I moved to London from Dublin three years ago. In that time, I’ve watched the British mourn the loss of their queen, seen the constant turnover of Conservative prime ministers and heard office chit chat grow sour as prices grew.
The crowning a new king conflated with complicated feelings about the role of the monarchy in the first place, but “sure hasn’t it been great that you’ve got all the extra bank holidays because of it” my family and friends at home would say.
You don’t need to go far in London to find expats; the Aussies who crave culture and the big city life, the Canadians who have a two-year visa to “do” Europe, and the Irish around every corner, waiting no less than a minute to tell you where the best pint of Guinness is, and explaining that when we say “your man” we don’t mean “your” man specifically, we just mean “that guy”.
I tell my British co-workers when they ask why I moved over that “it’s a rite of passage for Irish people to move abroad, but I’d say most of us will end up back home”. I used to confidently believe this, but I’ve found myself wondering if it’s actually true.
My London life started with an exciting job in a start-up and a house-share in southwest London. Covid lingered still, but the post-pandemic world was most definitely emerging.

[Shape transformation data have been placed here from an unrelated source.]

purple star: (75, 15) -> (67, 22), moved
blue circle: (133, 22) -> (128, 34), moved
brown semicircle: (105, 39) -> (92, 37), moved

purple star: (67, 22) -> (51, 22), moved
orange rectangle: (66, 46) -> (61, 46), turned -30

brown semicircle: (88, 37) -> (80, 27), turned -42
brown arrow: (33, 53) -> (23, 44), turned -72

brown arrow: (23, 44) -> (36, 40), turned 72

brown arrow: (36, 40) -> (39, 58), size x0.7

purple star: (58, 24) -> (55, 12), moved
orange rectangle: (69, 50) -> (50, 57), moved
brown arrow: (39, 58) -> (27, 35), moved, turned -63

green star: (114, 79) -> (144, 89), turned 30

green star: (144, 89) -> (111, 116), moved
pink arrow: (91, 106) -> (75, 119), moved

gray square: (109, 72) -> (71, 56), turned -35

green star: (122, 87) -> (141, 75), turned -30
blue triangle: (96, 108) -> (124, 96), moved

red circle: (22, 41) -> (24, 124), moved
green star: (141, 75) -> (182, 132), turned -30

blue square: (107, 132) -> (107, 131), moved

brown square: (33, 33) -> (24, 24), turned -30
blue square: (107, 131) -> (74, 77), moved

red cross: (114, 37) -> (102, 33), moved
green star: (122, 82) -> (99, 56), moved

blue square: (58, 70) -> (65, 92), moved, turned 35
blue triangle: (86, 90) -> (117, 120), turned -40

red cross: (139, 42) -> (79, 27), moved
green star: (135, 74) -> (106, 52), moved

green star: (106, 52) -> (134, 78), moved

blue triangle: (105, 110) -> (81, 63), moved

Going from being locked up working and studying in my parents’ house to moving abroad by myself, I tried hard not to have one foot at home and one abroad, but it became a sort of messy dance between the two, probably largely due to the aftermath of the pandemic, and experiencing pangs of homesickness, eased by giving in to the temptation of the cheap Friday night Ryanair flight.
Now, I am settled into London life and with an ever-growing cohort of existing and new friends – most of whom are Irish, but also English, Scottish, Australian and Canadian.

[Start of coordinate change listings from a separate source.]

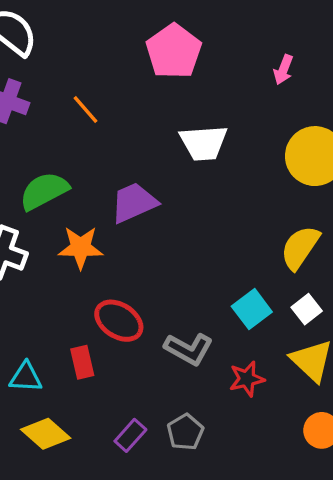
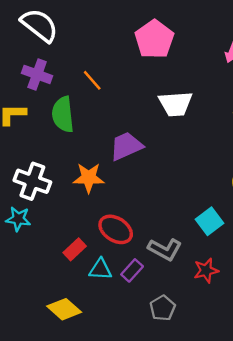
green semicircle: (44, 191) -> (63, 114), moved, turned -68
red rectangle: (82, 362) -> (75, 249), moved, turned 60
cyan triangle: (26, 377) -> (100, 269), moved
purple rectangle: (130, 435) -> (132, 270), moved

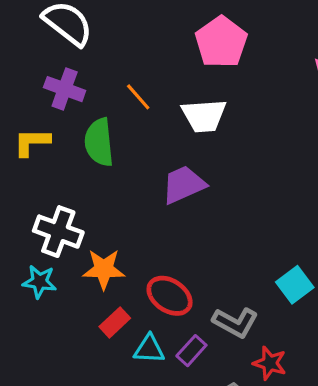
white trapezoid: (175, 104) -> (204, 116), moved
orange star: (89, 178) -> (104, 269), moved
red star: (206, 270) -> (270, 363), moved, turned 30

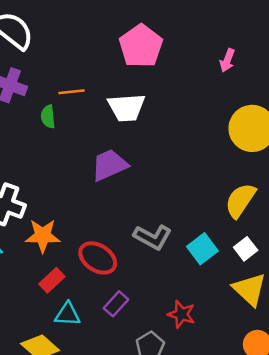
orange line: (138, 97) -> (71, 92), turned -55
green semicircle: (99, 142) -> (48, 117), moved, size x0.6
gray L-shape: (235, 322) -> (153, 237), moved
cyan triangle: (149, 349) -> (68, 314), moved

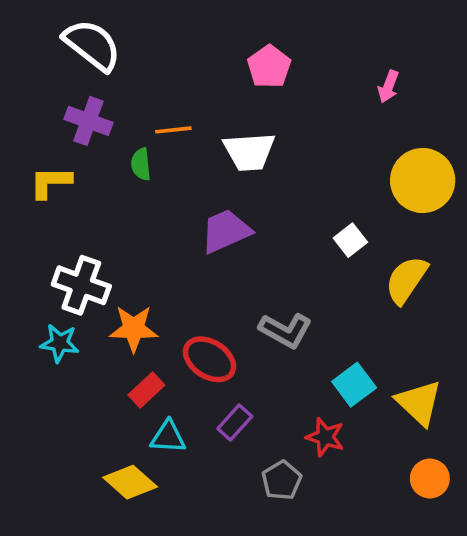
pink pentagon: (141, 46) -> (269, 67), size x0.7
cyan square: (202, 249) -> (354, 385), moved
white square: (246, 249) -> (350, 240), moved

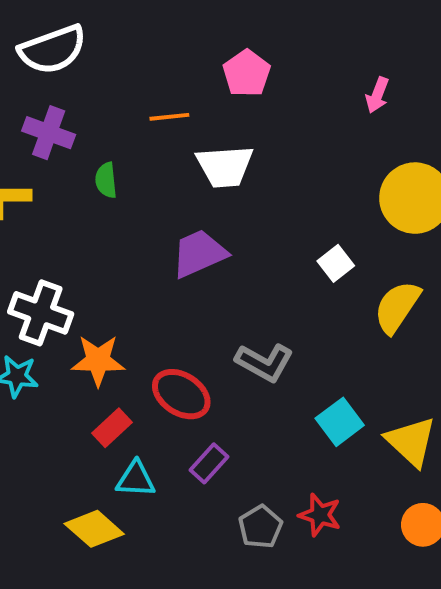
white semicircle: (92, 45) -> (53, 50), turned 122
orange line: (173, 130) -> (169, 117), moved
red star: (325, 437) -> (320, 515), moved

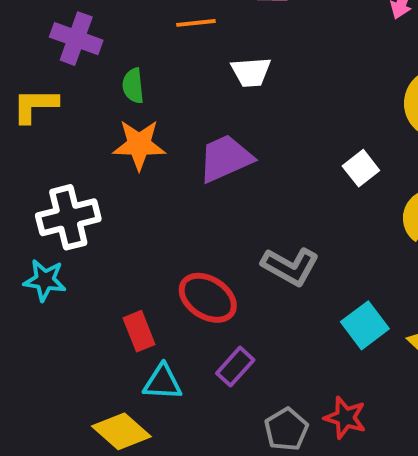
white trapezoid: (225, 166) -> (251, 72), size x0.7
white cross: (41, 313) -> (68, 217), turned -34
orange star: (98, 360) -> (139, 145), moved
red rectangle: (112, 428) -> (139, 331), turned -69

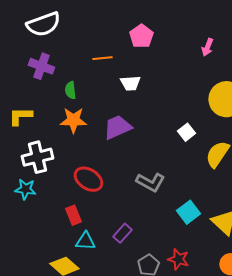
yellow L-shape: (35, 105) -> (20, 116), moved
red ellipse: (208, 298) -> (88, 179), moved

From afar, it feels like all I see are articles about how Ireland continues to empty itself of 20-something year-olds and it has me thinking, what will be left for us when, or if we decide to come home?
Sitting in any pub or beer garden on a Sunday afternoon with a roast in London can often feel like we’re all on an extended J1, like life will just snap back into reality and we’ll be back at home in Ireland and the holiday will be over.
Sure, there might be a few engagement rings, a baby or two, and a great story to tell, but surely it will just go back to normal, and that reunion feeling we’ve grown used to in the pub on Christmas Eve will no longer just be a once a year feeling, but back to being the norm.
How blissful and naive!
The obvious questions remain, and will probably continue to remain for Ireland and Dublin of the housing crisis, inflation and cost of living, to when will Dublin Bus get a contactless payment method like London.
Then there is the reality of what it is to be Irish. When abroad, we wear our charming friendly and welcoming nature like a badge of honour. At home we slip back into our old ways, self-deprecating humour masking our true feelings. And then there are the worries that if we did move home, will our friends be there?
Older cousins who did their stints in London and Australia have said to wait a couple more years and everyone will start trickling back in. This probably will happen, but who makes that decision? Does someone just decide one day that it’s time to move home and we’ll all follow suit?
Does someone just decide actually the pub Sunday roasts are great and all but you know what’s even better? Sitting in traffic on the M50 and climbing an impossibly high property ladder! What enticed them to come home may not be the same.
Maybe it’s a Covid hangover, maybe it’s Peter Pan syndrome, or maybe it’s just that finding a home outside of home is in fact possible for so many.
Personally, I hope to move back to Ireland and realign with the me of the past and see how and where I’ve grown and changed, reconnect with family and old friends and see how my London work experience fares in the Irish job market of today.
My former expat status will fade, but the appreciation I’ve gained is vast. I have, as an Irish person, found a home with our problematic neighbours.
- Francesca Shaw is from Dublin. She left in 2021 to move to London, where she works in HR.